The last week has brought a reminder of the volatile nature of the fuel cell industry, as US producer ClearEdge Power filed for bankruptcy on May 2, less than two months after raising $US5m in a debt and equity sale to unnamed venture investors.
Shares in quoted fuel-cell makers dropped after the filing, with Ballard Power Systems falling 4 per cent and FuelCell Energy declining 2 per cent. The latter company hit the headlines in its own right in the last few days, for winning a contract to build and operate two 2.8MW power plants in Connecticut for UIL Holdings.
ClearEdge’s bankruptcy comes when players are jostling for position in the industry: only a few weeks ago fuel-cell company Plug Power, one of the best performing Nasdaq companies so far in 2014, acquired Relion for $US4m to gain direct ownership of fuel-cell manufacturing technology. While the sector may see further changes in the ranks of individual organisations, overall the commercial-scale roll-out of some fuel-cell technology will continue to gain momentum in 2014.
Fuel-cell cars received a boost last week with the announcement of the ‘H2FIRST’ project by the US Energy Department, which aims to accelerate the design and construction of fuelling stations for vehicles that run on hydrogen. The technology offers the promise of a fossil-fuel replacement, though it is years from being seen as mainstream. One hurdle is the lack of fuelling stations. Under the project, the Department will collaborate with Sandia National Laboratories and the National Renewable Energy Laboratory on designs and materials for hydrogen fuelling stations. Researchers will also share data with state agencies, automakers and hydrogen suppliers to reduce the cost and time needed to develop the infrastructure.
In the meantime, the battle for Alstom’s power and grid business continues: General Electric’s $US16.9bn bid for the French company’s energy business is not good enough, said French President Francois Hollande on May 6.
“There is another offer and we will see if it will be a better one,” he said, referring to a counter-proposal from Germany’s Siemens. “We want the offers to be improved on jobs.”
Both approaches could have a tough time clearing European competition hurdles, perhaps especially the possible Siemens-Alstom tie-up given its high market share in the region, according to Bloomberg New Energy Finance.

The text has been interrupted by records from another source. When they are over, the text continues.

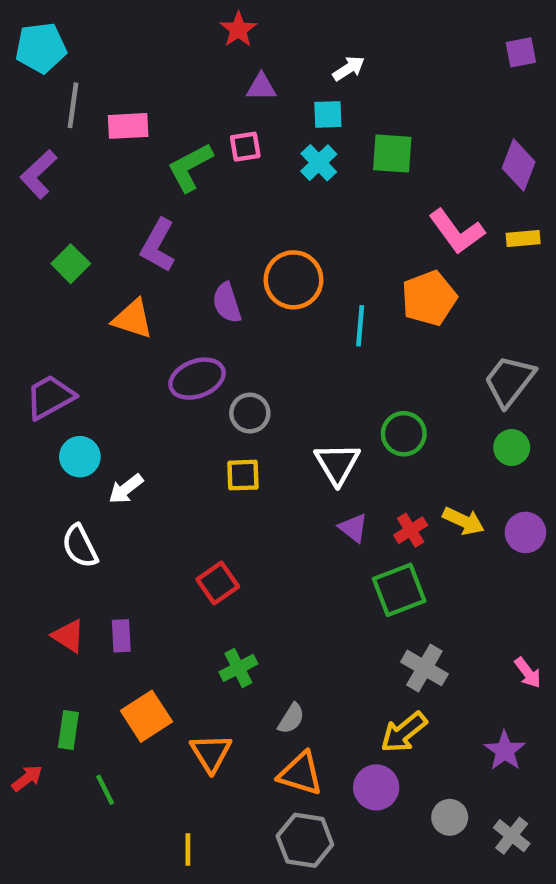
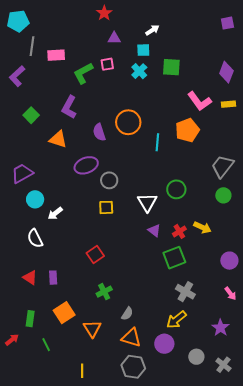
purple circle: (525, 532) -> (229, 261), moved

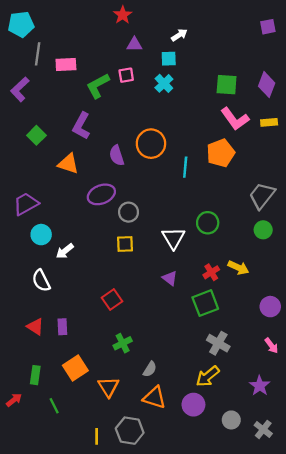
green square: (171, 67) -> (227, 85), moved
purple triangle: (154, 230) -> (170, 278), moved
gray hexagon: (133, 367) -> (130, 431), moved

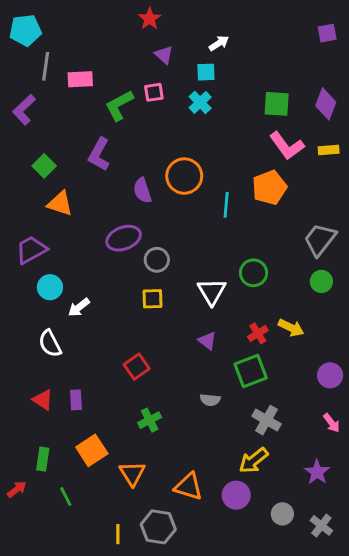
purple triangle: (134, 44) -> (164, 55), turned 42
orange triangle: (68, 164) -> (60, 203), moved
gray semicircle: (150, 369) -> (210, 400), moved, turned 63

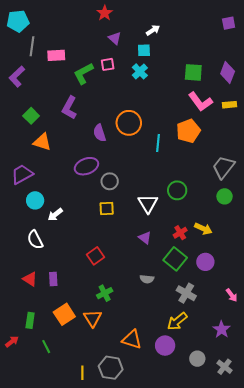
green square: (251, 371) -> (175, 259), turned -30
purple circle: (330, 375) -> (205, 262), moved
orange triangle: (132, 473) -> (93, 318), moved

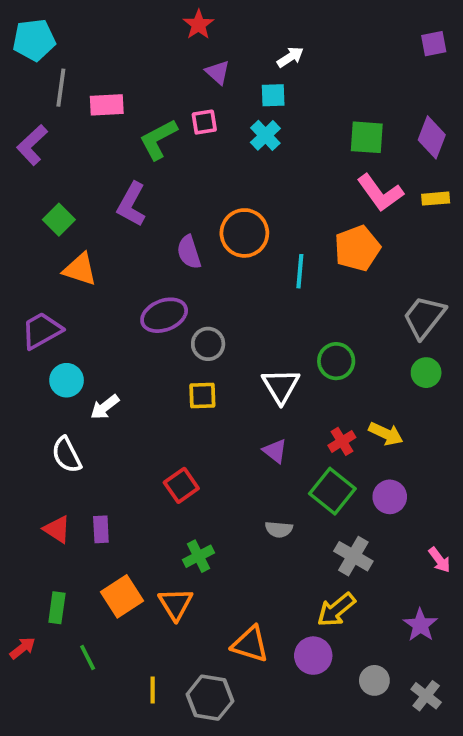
yellow line: (82, 373) -> (153, 690), moved

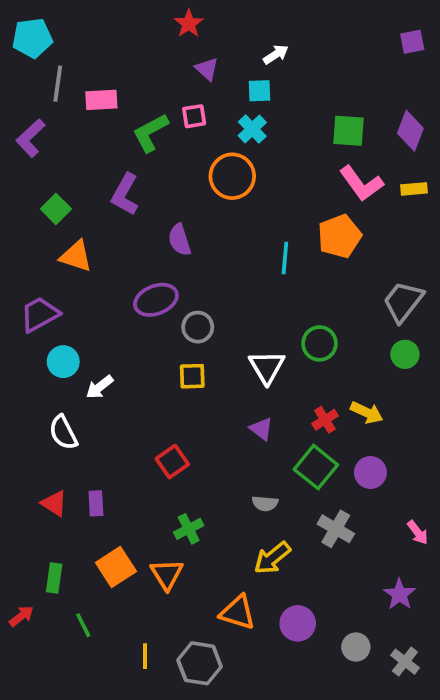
orange circle: (244, 233) -> (232, 176), moved
yellow arrow: (336, 610) -> (272, 558), moved

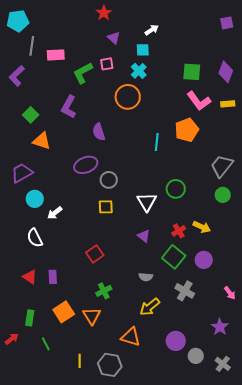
purple circle: (298, 623) -> (176, 341), moved

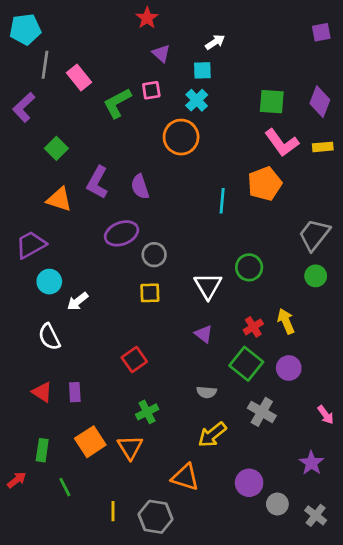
pink rectangle: (56, 55) -> (79, 78), turned 54
purple L-shape: (69, 107) -> (97, 182), moved
green square: (31, 115) -> (56, 148), moved
yellow arrow: (202, 227) -> (286, 321), turned -138

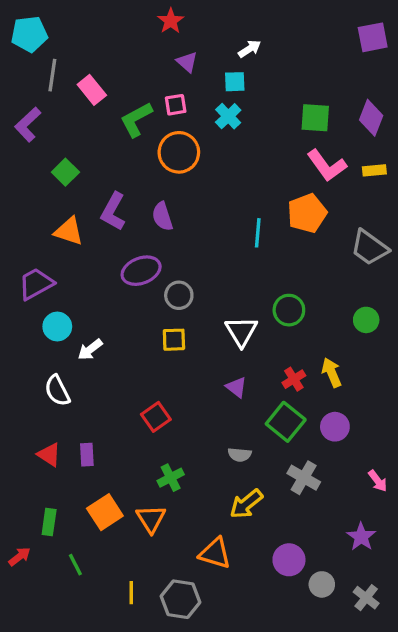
purple square: (321, 32) -> (373, 37), size x1.4
orange circle: (181, 137) -> (179, 152), moved
gray trapezoid: (314, 235) -> (369, 248), moved, turned -92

Alstom is not the only cross-border game at play: Rolls-Royce Holdings said on April 30 that it is in talks to sell its power-generation assets to Siemens. An agreement with either Rolls-Royce or Alstom would enable the German company to expand its energy business as it seeks to improve profitability and catch up with rivals GE of the US and ABB of Switzerland. The likelihood of the deal with the London-based company may be influenced by the outcome of the talks with Alstom, though Siemens could execute both deals, it said.
In project news, Boston-based renewable-energy developer First Wind said on May 1 it had closed financing on a 148MW project in Maine. The wind farm with a price tag of $US369m is expected to begin generating power in Q4 2015. Further north, Canadian Solar, the best-performing solar maker in the last year, received a $US105m loan from the National Bank of Canada to build three solar plants in Ontario. Construction on the first project will begin in July. In Latin America, Corporacion America got a $US176m loan to complete two wind farms in Uruguay from a group of lenders led by the Inter-American Development Bank. This marks the company’s first foray into wind power, as the world’s largest private airport operator by number of facilities diversifies into energy and technology. The projects will cost some $US211m and have total capacity of 90MW.

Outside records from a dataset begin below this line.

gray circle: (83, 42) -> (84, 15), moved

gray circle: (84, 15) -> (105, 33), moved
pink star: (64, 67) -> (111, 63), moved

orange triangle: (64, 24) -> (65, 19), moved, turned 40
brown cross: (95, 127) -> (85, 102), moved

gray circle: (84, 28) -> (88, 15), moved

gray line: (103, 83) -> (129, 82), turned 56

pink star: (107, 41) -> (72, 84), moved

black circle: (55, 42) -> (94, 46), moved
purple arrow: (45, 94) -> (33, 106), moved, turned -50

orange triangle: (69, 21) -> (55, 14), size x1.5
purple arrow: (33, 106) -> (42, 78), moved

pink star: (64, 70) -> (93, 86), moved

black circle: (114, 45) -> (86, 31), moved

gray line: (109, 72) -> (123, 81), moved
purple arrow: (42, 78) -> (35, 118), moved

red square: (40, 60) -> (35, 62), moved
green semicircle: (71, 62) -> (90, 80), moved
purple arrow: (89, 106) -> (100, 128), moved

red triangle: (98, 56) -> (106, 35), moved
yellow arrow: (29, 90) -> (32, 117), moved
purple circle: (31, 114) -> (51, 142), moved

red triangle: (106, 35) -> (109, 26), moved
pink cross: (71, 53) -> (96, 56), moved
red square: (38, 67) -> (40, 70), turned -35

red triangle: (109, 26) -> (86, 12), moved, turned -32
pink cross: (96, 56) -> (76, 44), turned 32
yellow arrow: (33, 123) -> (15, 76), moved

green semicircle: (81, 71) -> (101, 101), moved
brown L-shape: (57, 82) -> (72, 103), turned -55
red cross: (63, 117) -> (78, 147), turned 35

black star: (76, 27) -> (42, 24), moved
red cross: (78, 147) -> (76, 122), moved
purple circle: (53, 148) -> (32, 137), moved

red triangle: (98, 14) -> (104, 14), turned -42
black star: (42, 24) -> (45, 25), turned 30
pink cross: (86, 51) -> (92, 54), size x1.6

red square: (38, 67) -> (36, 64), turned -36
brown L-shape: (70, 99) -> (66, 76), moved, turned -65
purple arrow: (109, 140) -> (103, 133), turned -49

Finally, in Asia, Hong Kong real-estate tycoon Zheng Jianming continues to extend his reach in the solar PV industry, after Shunfeng Photovoltaic International – in which Zheng has a major stake – agreed to buy the inverter and building-integrated PV units of insolvent Sunways of Germany. Shunfeng plans to become a global clean-energy major with a spate of deals including its $US480m acquisition of Wuxi Suntech Power, once the largest panel maker, on April 28. The Sunways deal allows Shunfeng to supply panels and inverters, used to convert solar power into current suitable for the grid. Zheng also owns a 22 per cent stake in LDK Solar – the second-biggest solar wafer supplier by 2012 capacity.
Carbon allowances advanced 2.3 per cent during a week of light trading volumes. European Union allowances for December 2014, the benchmark contract, finished Friday’s session on London’s ICE Futures Europe exchange at €5.24/t, compared with €5.12/t at the close of the previous week.

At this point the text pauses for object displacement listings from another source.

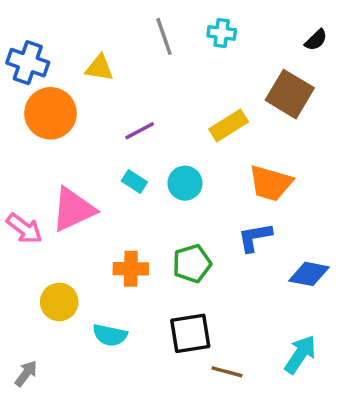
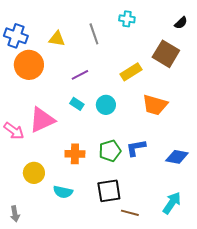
gray line: (164, 36) -> (94, 34), moved
blue L-shape: (255, 237) -> (136, 148), moved
gray arrow: (26, 374) -> (15, 214), turned 133

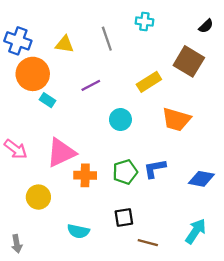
cyan rectangle: (77, 104) -> (48, 100), moved
pink triangle: (42, 120) -> (61, 153), moved
black square: (109, 191) -> (124, 218), size x0.7
cyan semicircle: (63, 192) -> (78, 231), moved

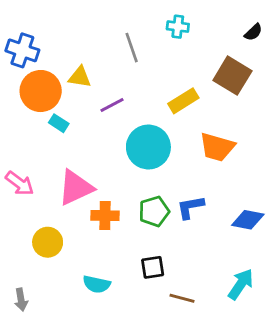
yellow triangle: (65, 44) -> (80, 77), moved
cyan circle: (120, 120) -> (148, 147), size x1.6

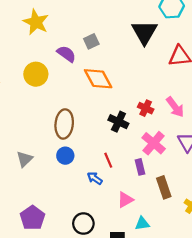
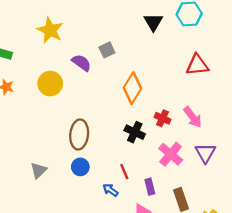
black triangle: (144, 32) -> (153, 22), moved, size x0.7
orange diamond: (98, 79) -> (132, 88), moved, turned 60
purple rectangle: (140, 167) -> (150, 187), moved

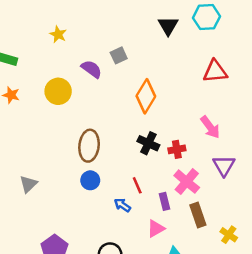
yellow star: (50, 30) -> (58, 34), size x0.6
red cross: (163, 118) -> (177, 149), moved, turned -35
pink cross: (171, 154) -> (187, 182), moved
gray triangle: (39, 170) -> (28, 184), moved

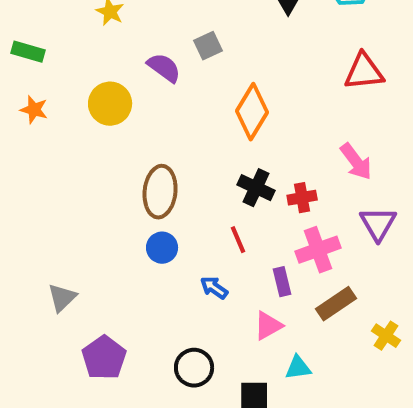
pink cross: (187, 182) -> (318, 250), turned 30
gray triangle: (28, 184) -> (62, 298), moved
red line: (137, 185) -> (238, 240), moved
brown rectangle: (198, 215) -> (336, 304), turned 75

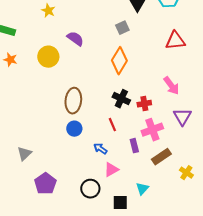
gray square: (208, 46) -> (122, 28), moved
pink triangle: (268, 326) -> (111, 170), moved
cyan triangle: (298, 368) -> (142, 189), turned -40

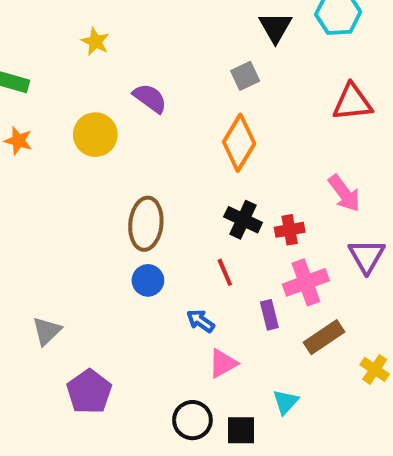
black circle: (90, 189) -> (192, 420), moved

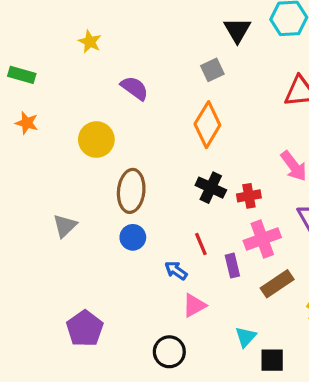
yellow circle: (95, 135) -> (96, 140), moved
red line: (225, 272) -> (201, 244), moved
gray triangle: (47, 331) -> (65, 226), moved
black square: (241, 430) -> (272, 360), moved

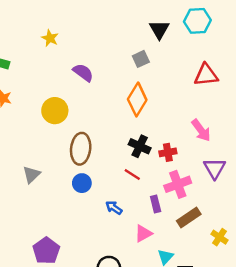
red line: (201, 244) -> (132, 174), moved, turned -35
pink triangle: (194, 305) -> (143, 233), moved

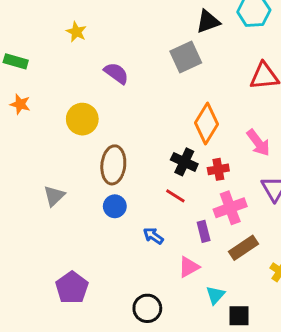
black triangle: (159, 29) -> (208, 21), turned 40
gray square: (141, 59) -> (186, 57), size x1.5
orange diamond: (137, 100) -> (206, 123), moved

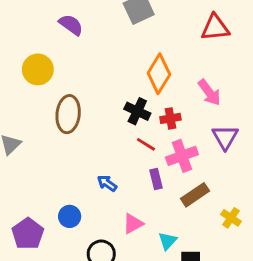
red line: (175, 196) -> (146, 144), moved
blue circle: (115, 206) -> (70, 216), moved
pink triangle: (189, 267) -> (133, 224), moved

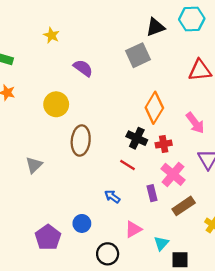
red line: (146, 144) -> (127, 165), moved
pink cross: (182, 156) -> (173, 174), turned -30

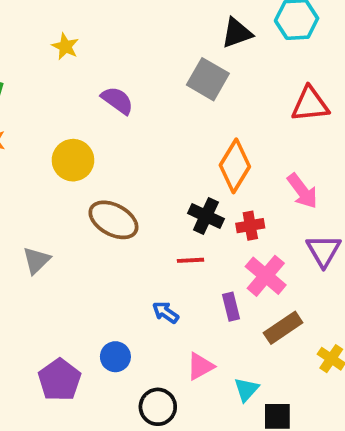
gray square: (138, 55) -> (208, 79), turned -35
brown ellipse: (81, 141) -> (113, 220), turned -68
red line: (127, 165) -> (191, 260), turned -35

Front-year EUAs were trading as high as €5.54/t on Wednesday morning. Only 12.4Mt of December 2014 EUAs exchanged hands that day, compared with the 15-day moving average of 19.6Mt. EUA market activity was relatively light on most days, as Thursday was a public holiday in many European countries.
December 2014 EUAs dropped to a low of €5.13/t on Friday as data showed emitters exchanged fewer United Nations offsets than estimated for EU contracts, signalling lower future demand.
UN Certified Emission Reduction credits for December 2014 lost €0.01/t last week to end at €0.15/t.